Both Roma‘s meeting with Porto and Manchester United‘s blockbuster clash with Paris Saint-Germain will see the technology feature, with UEFA having made the decision to implement the rules if flaunted.
EUFA is introducing the technology after seeing how successfully it was used during the 2018 World Cup.
AS gathered players, coaches and journalists alike have all had the system explained to them with regards to how it will work and what it’s permitted to be used for, but there are some new features that are unique to the UEFA Champions League:
1. Attention to violent play
The system is intended to protect football, and the VAR official will intervene when there is evidence of violent conduct, an act which the guilty party will receive a red card for.
2. The monitor will be used more
VAR only serves as a recommendation tool for the referee, who must still always make the final decision.

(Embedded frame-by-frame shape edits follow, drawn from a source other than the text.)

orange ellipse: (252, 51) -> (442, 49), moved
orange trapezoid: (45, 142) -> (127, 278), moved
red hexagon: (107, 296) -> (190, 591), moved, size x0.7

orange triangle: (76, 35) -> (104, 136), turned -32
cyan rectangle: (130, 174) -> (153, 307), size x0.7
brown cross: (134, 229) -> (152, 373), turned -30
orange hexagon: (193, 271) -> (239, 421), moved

This will see the monitor placed in the dugout used more often than in other competitions across the continent.
3. More transparency on television
UEFA wants to make the television audience aware of what is going on during a VAR review.

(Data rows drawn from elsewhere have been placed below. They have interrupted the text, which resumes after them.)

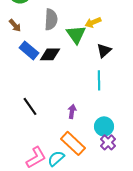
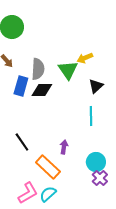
gray semicircle: (51, 19) -> (38, 69), moved
blue rectangle: (29, 50) -> (21, 86), turned 66
orange rectangle: (73, 143) -> (48, 167), moved

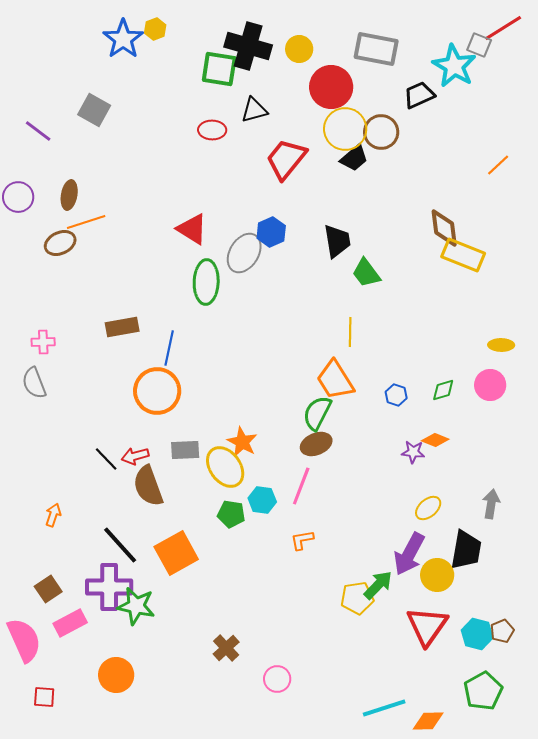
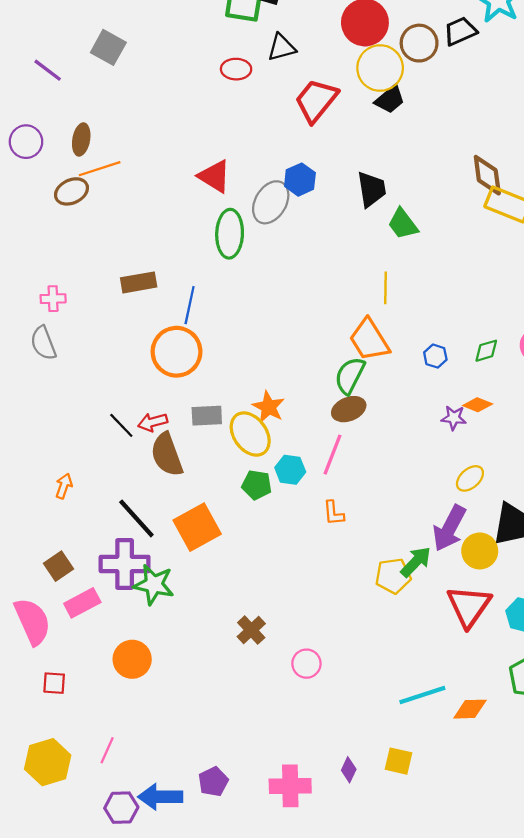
brown circle: (381, 132) -> (419, 43), moved
orange L-shape: (302, 540) -> (334, 513), turned -85

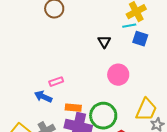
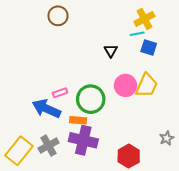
blue arrow: (43, 97) -> (46, 109), size x1.5
yellow trapezoid: (146, 110) -> (147, 85), moved
green circle: (103, 116) -> (91, 99), moved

The replays that the referee will see through the VAR monitor positioned in the dugout will also be broadcast on television.
This is a way of providing the audience with the maximum amount of information.

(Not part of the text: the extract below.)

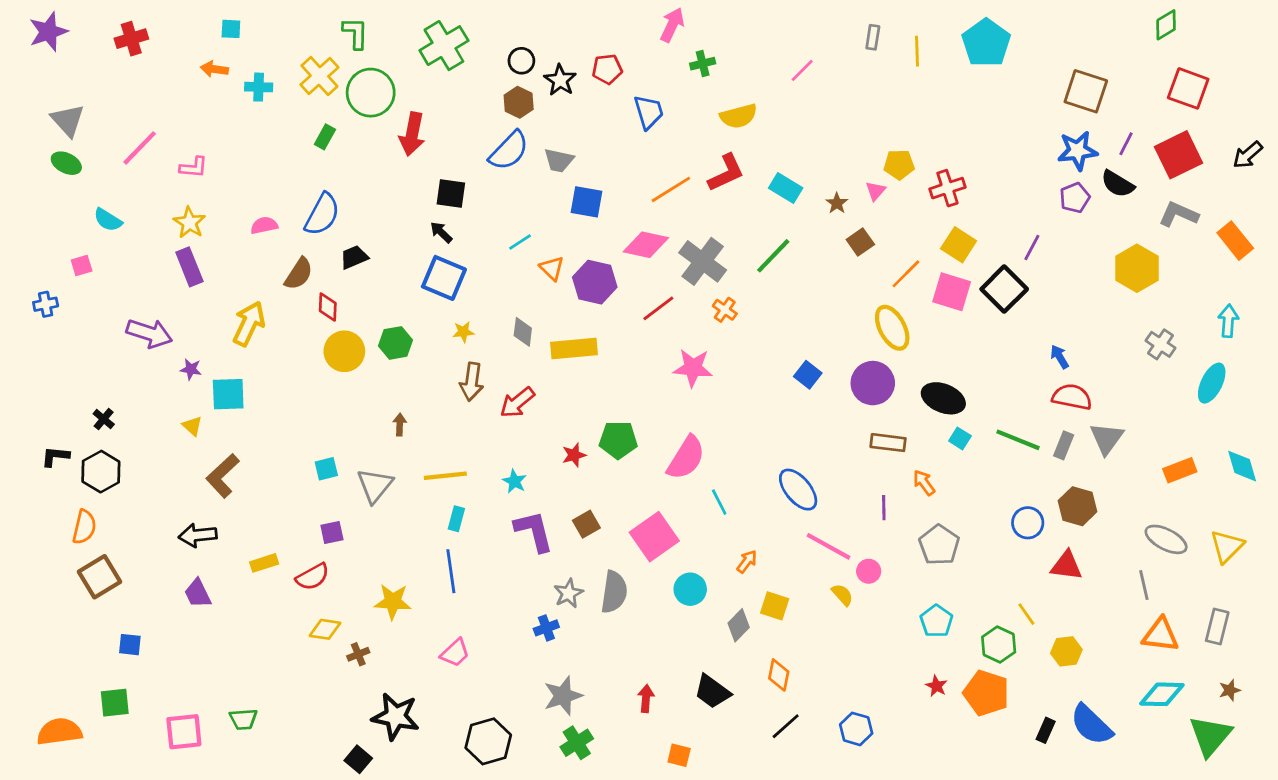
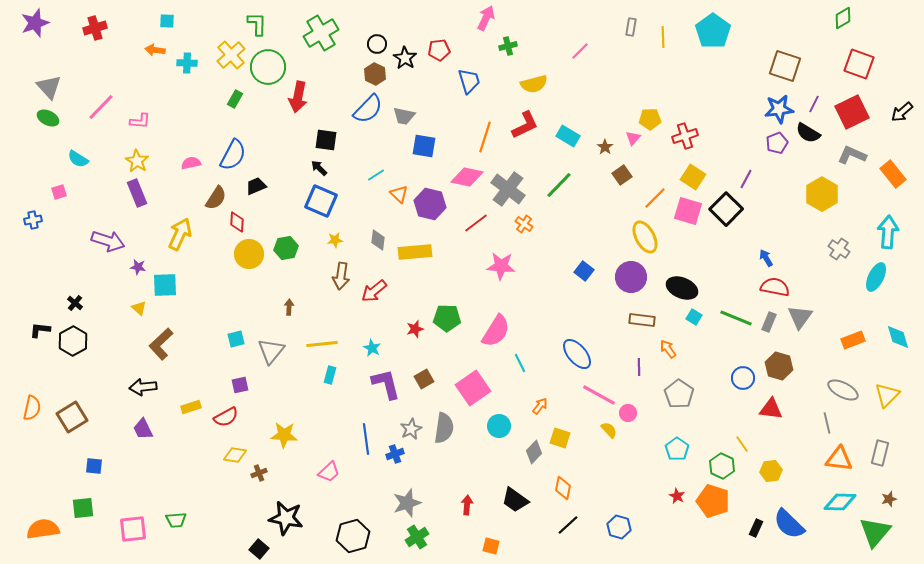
orange line: (671, 189) -> (485, 137), turned -40
cyan arrow: (1228, 321) -> (888, 232), size x1.4
orange semicircle: (84, 527) -> (32, 408), moved
blue line: (451, 571) -> (366, 439), moved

Graphics will also be used on stadium screens where applicable.
4. VAR teams will include experienced figures
UEFA has mandated that every single stadium will provide a VAR room for the officials in charge of the system.
The main VAR official will be from the same country as the on-pitch referee if the league of that nation utilises the technology domestically.
In the room there will be an assistant, two video operators and a quality control manager.
5. Players who ask for VAR will receive a yellow card
In what is the modern equivalent of players being booked for brandishing the imaginary card, players who gesture that VAR should be used will also be cautioned.
6. VAR will add time on
UEFA has produced a study which shows the ball is in play for an average of 61 minutes and eight seconds in Champions League matches.
The message for referees is to use VAR and add all the lost time onto the end of the match.
7. VAR is in operation until every player has left the pitch
If there is an incident off the pitch, or in the tunnel, then VAR still has the power to inform the referee who can then show a retrospective red card.
8. Racism will not be tolerated
The battle against racism in footballing stadiums has taken on a renewed important in light of recent events across the continent and VAR will be permitted to inform the referee when a racist gesture or comment has been made, or when there has been a provocative celebration.
9. Handball has been clarified
UEFA has recognised that handball is one of the more contentious issues of the modern game.
With the assistance of VAR, match officials have told that both deliberate actions and the unnatural positioning of hands will result in an infringement.